Les deux premiers jours, l’éloquence du tableau de chasse se soutint à un haut niveau. Le maréchal des logis des hussards apportait tous ses soins à le tenir au clair, traçant au pinceau des petits bâtonnets bien nets, sans bavure. Il en tirait la langue, à force de s’appliquer. Toujours cette bonne vieille tradition des encoches sur la crosse du fusil, des bombes dessinées sur l’empennage des avions, ou des chars en silhouette sur la tourelle d’autres chars ! Gange : cent soixante-dix-sept bâtons. Assimilés : seize bâtons.

— Qu’est-ce que vous appelez : assimilés, maréchal des logis ?

— Tout ce qui est blanc du côté des Noirs, mon colonel. Quand je servais au Tchad, j’en ai connu quelques-uns qui nous tiraient dans le dos. On les appelait : bougnoulisés.

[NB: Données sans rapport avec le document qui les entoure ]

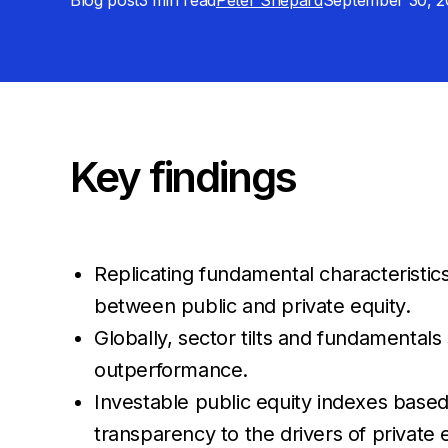
Blog post
3 min
read
Peter Shepard
September 30, 2
Key findings
Replicating fundamental characteristic
between public and private equity.
Globally, sector tilts and fundamental
outperformance.
Investable public equity indexes based
transparency to the drivers of private 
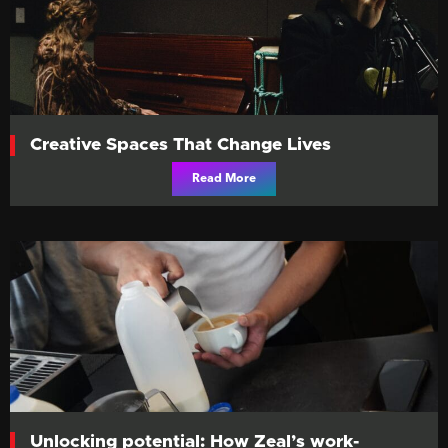
Creative Spaces That Change Lives
Read More
Unlocking potential: How Zeal’s work-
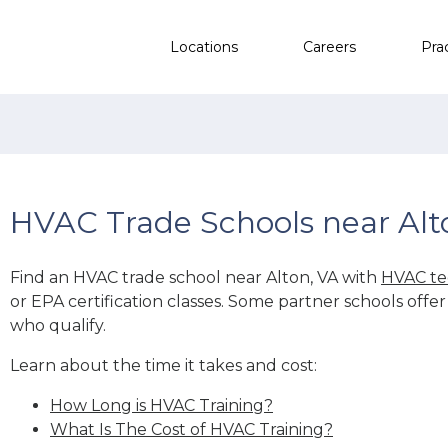
Locations
Careers
Pra
HVAC Trade Schools near Alt
Find an HVAC trade school near Alton, VA with
HVAC te
or EPA certification classes. Some partner schools offe
who qualify.
Learn about the time it takes and cost:
How Long is HVAC Training?
What Is The Cost of HVAC Training?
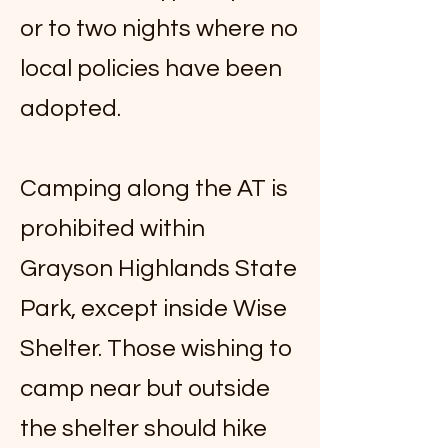
or to two nights where no
local policies have been
adopted.
Camping along the AT is
prohibited within
Grayson Highlands State
Park, except inside Wise
Shelter. Those wishing to
camp near but outside
the shelter should hike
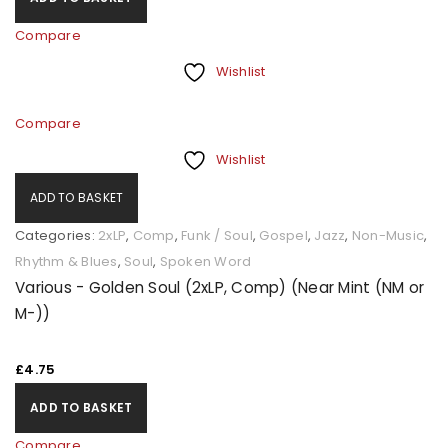
Compare
Wishlist
Compare
Wishlist
ADD TO BASKET
Categories:
2xLP
,
Comp
,
Funk / Soul
,
Gospel
,
Jazz
,
Non-Music
,
Rhythm & Blues
,
Soul
,
Spoken Word
Various - Golden Soul (2xLP, Comp) (Near Mint (NM or
M-))
£
4.75
ADD TO BASKET
Compare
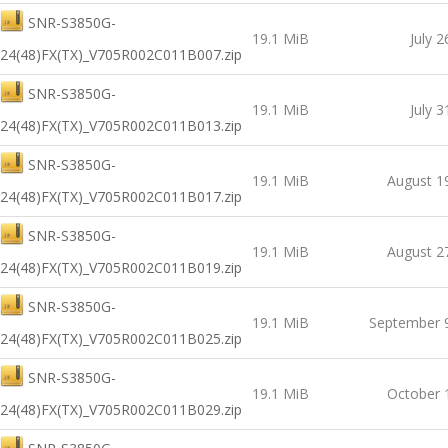
SNR-S3850G-
19.1 MiB
July 2
24(48)FX(TX)_V705R002C011B007.zip
SNR-S3850G-
19.1 MiB
July 3
24(48)FX(TX)_V705R002C011B013.zip
SNR-S3850G-
19.1 MiB
August 1
24(48)FX(TX)_V705R002C011B017.zip
SNR-S3850G-
19.1 MiB
August 2
24(48)FX(TX)_V705R002C011B019.zip
SNR-S3850G-
19.1 MiB
September 
24(48)FX(TX)_V705R002C011B025.zip
SNR-S3850G-
19.1 MiB
October 
24(48)FX(TX)_V705R002C011B029.zip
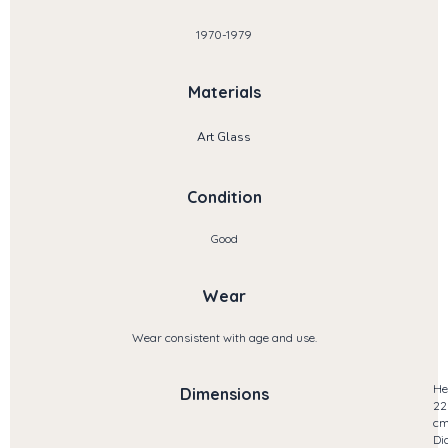
1970-1979
Materials
Art Glass
Condition
Good
Wear
Wear consistent with age and use.
He
Dimensions
22
c
Di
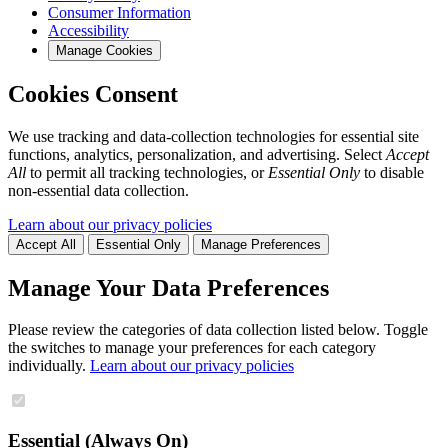
Consumer Information
Accessibility
Manage Cookies
Cookies Consent
We use tracking and data-collection technologies for essential site
functions, analytics, personalization, and advertising. Select
Accept
All
to permit all tracking technologies, or
Essential Only
to disable
non-essential data collection.
Learn about our privacy policies
Accept All
Essential Only
Manage Preferences
Manage Your Data Preferences
Please review the categories of data collection listed below. Toggle
the switches to manage your preferences for each category
individually.
Learn about our privacy policies
Essential (Always On)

— Comme c’est vilain ! dit le colonel. Mais des uns aux autres, quelle est la différence ?

— C’est très simple, mon colonel. Bougnoulisé, c’était avant. Assimilé, c’est déjà le second stade. Ce n’est plus une contradiction, mais un état définitif. Et puisqu’on les tue, autant les classer réglementairement, sous la bonne rubrique. Neuf d’un coup, rien qu’aujourd’hui. Sans compter quarante-deux types du Gange. Le reste de la bande a filé en emportant ses blessés.

— On ne les reverra pas de sitôt, dit le colonel. Du moins, pas avant les avions.

— Les avions ? Quels avions ? fit le ministre.

— Des avions avec une cocarde bleu blanc rouge, pardi ! À moins qu’ils prennent le temps de changer de cocarde, mais pour quoi faire ? je n’ai pas d’avion, moi. Aucun risque pour eux de se tirer les uns sur les autres. Tenez ! Je vous parie qu’on verra le premier avant la fin de la semaine…

Accroché au dossier d’un vieux banc, sur la place, où le « gouvernement » prenait le frais sous les arbres, le walkie-talkie du colonel grésilla :

— Il y a du monde à Fontgembart ! dit la voix du capitaine de commando. Rien que de l’assimilé. Probablement quatre ou cinq. Mais je les vois mal. Ils se cachent.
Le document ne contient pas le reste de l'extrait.